In tre dialoghi con il fondatore di Slow Food, Carlo Petrini, sul tema dell'ecologia integrale, Francesco allarga la riflessione alla questione più ampia del piacere. E si dice contrario alla visione del gastronomo secondo cui la Chiesa lo ha sempre condannato: "Questo è un moralismo che non ha senso e che casomai può essere stato, in qualche epoca, una cattiva interpretazione del messaggio cristiano”
“Il piacere di mangiare così come il piacere sessuale vengono da Dio”. Ad affermarlo è Papa Francesco nel libro-intervista scritto con il fondatore di Slow Food, Carlo Petrini, intitolato Terrafutura (Giunti). Il volume raccoglie tre dialoghi con Bergoglio sull’ecologia integrale avvenuti dal maggio 2018 al luglio 2020. “La Chiesa – spiega il Papa – ha condannato il piacere inumano, rozzo, volgare, ma al contrario il piacere umano, sobrio, morale lo ha sempre accettato. Il piacere arriva direttamente da Dio, non è cattolico né cristiano né altro, è semplicemente divino. Il piacere di mangiare serve per far sì che mangiando ci si mantenga in buona salute, così come il piacere sessuale è fatto per rendere più bello l’amore e garantire la prosecuzione della specie”.
A Petrini che sostiene che “la Chiesa cattolica ha sempre un po’ mortificato il piacere, come se fosse qualcosa da evitare”, Francesco replica di non essere d’accordo. E aggiunge: “Quello che dice lei fa riferimento a una moralità bigotta, un moralismo che non ha senso e che casomai può essere stato, in qualche epoca, una cattiva interpretazione del messaggio cristiano”. Bergoglio sottolinea, inoltre, che proprio perché il mangiare e il sesso sono i due atti che garantiscono la sopravvivenza della specie, “Dio li ha fatti bellissimi, pieni di piacere. La rigidità pelagiana ha fatto tanto male, la visione pelagiana ha rifiutato in maniera bigotta il piacere e ha fatto danni enormi che in alcuni casi si sentono fortemente ancora adesso”.

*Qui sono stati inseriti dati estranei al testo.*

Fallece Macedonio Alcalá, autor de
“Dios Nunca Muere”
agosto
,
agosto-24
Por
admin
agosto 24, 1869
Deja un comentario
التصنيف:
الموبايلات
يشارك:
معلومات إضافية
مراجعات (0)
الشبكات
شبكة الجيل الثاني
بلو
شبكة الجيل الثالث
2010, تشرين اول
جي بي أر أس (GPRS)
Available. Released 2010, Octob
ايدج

Parole destinate a fare scalpore, ma non nuove nel magistero papale. Parlando ai confratelli gesuiti nella nunziatura apostolica in Mozambico, in occasione del suo quarto viaggio in Africa, nel settembre 2019, Bergoglio aveva spiegato che “una delle dimensioni del clericalismo è la fissazione morale esclusiva sul sesto comandamento. Una volta un gesuita mi disse di stare attento nel dare l’assoluzione, perché i peccati più gravi sono quelli che hanno una maggiore angelicità: orgoglio, arroganza, dominio. E i meno gravi sono quelli che hanno minore angelicità, quali la gola e la lussuria”. E a un gruppo di giovani francesi, ricevuti in Vaticano nel settembre 2018, Francesco aveva detto che “la sessualità, il sesso, è un dono di Dio. Niente tabù. È un dono di Dio, un dono che il Signore ci dà. Ha due scopi: amarsi e generare vita. È una passione, è l’amore appassionato. Il vero amore è appassionato”.

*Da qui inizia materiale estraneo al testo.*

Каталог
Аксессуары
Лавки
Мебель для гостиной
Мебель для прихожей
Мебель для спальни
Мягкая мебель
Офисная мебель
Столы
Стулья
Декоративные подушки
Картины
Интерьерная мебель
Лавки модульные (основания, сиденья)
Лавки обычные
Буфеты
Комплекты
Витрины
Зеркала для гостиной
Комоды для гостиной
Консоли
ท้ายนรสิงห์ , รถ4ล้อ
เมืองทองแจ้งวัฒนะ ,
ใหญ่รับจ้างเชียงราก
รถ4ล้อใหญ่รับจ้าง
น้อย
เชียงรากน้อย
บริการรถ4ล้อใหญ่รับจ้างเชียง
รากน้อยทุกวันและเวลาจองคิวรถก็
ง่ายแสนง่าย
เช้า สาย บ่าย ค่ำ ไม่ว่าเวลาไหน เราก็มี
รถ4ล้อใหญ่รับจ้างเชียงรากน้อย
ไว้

Nel dialogo con Petrini, il Papa rivela anche che “abbastanza di frequente le persone che mi sono più vicine mi avvisano che si sentono in giro commenti cattivi su di me: che non sono più lo stesso di prima, che sto perdendo la rotta perché ho accolto i rom in Vaticano, ho parlato di accoglienza dei migranti e degli ultimi. Io non mi stupisco e non me la prendo”. E sul suo predecessore afferma: “Mi arrabbio quando dicono che Benedetto è un conservatore, Benedetto è stato un rivoluzionario! In tante cose che ha fatto, in tante cose che ha detto, è stato un rivoluzionario. Poi è invecchiato e non ha potuto continuare, ma è stato proprio un rivoluzionario”.

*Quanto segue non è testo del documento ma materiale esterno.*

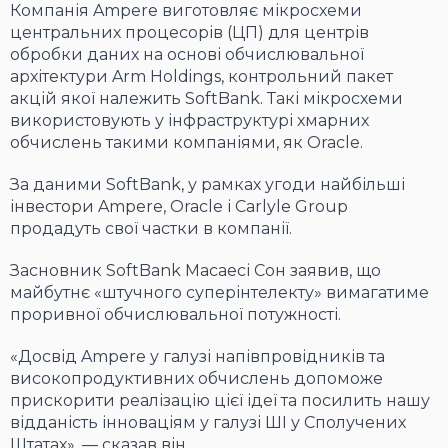
Компанія Ampere виготовляє мікросхеми
центральних процесорів (ЦП) для центрів
обробки даних на основі обчислювальної
архітектури Arm Holdings, контрольний пакет
акцій якої належить SoftBank. Такі мікросхеми
використовують у інфраструктурі хмарних
обчислень такими компаніями, як Oracle.
За даними SoftBank, у рамках угоди найбільші
інвестори Ampere, Oracle і Carlyle Group
продадуть свої частки в компанії.
Засновник SoftBank Масаесі Сон заявив, що
майбутнє «штучного суперінтелекту» вимагатиме
проривної обчислювальної потужності.
«Досвід Ampere у галузі напівпровідників та
високопродуктивних обчислень допоможе
прискорити реалізацію цієї ідеї та посилить нашу
відданість інноваціям у галузі ШІ у Сполучених
Штатах», — сказав він.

Il dialogo tra Francesco e Petrini nasce dall’enciclica sociale di Bergoglio, Laudato si’, pubblicata nel giugno 2015. Da lì è iniziato un percorso che ha visto Petrini, sostenuto dal vescovo di Rieti, monsignor Domenico Pompili, fondare le Comunità Laudato si’, “gruppi spontanei ed eterogenei di persone delle estrazioni più varie, – come le definisce il loro fondatore – unite dalla volontà di dare gambe al concetto di ecologia integrale, tema cardine dell’enciclica”. Ma poi incontrando Francesco, come racconta lo stesso Petrini, nacque “l’idea di un dialogo che potesse diventare un libro”. Un confronto, come sottolinea il fondatore di Slow Food, tra “un agnostico e un Papa, un ex comunista e un cattolico, un italiano e un argentino, un gastronomo e un teologo”.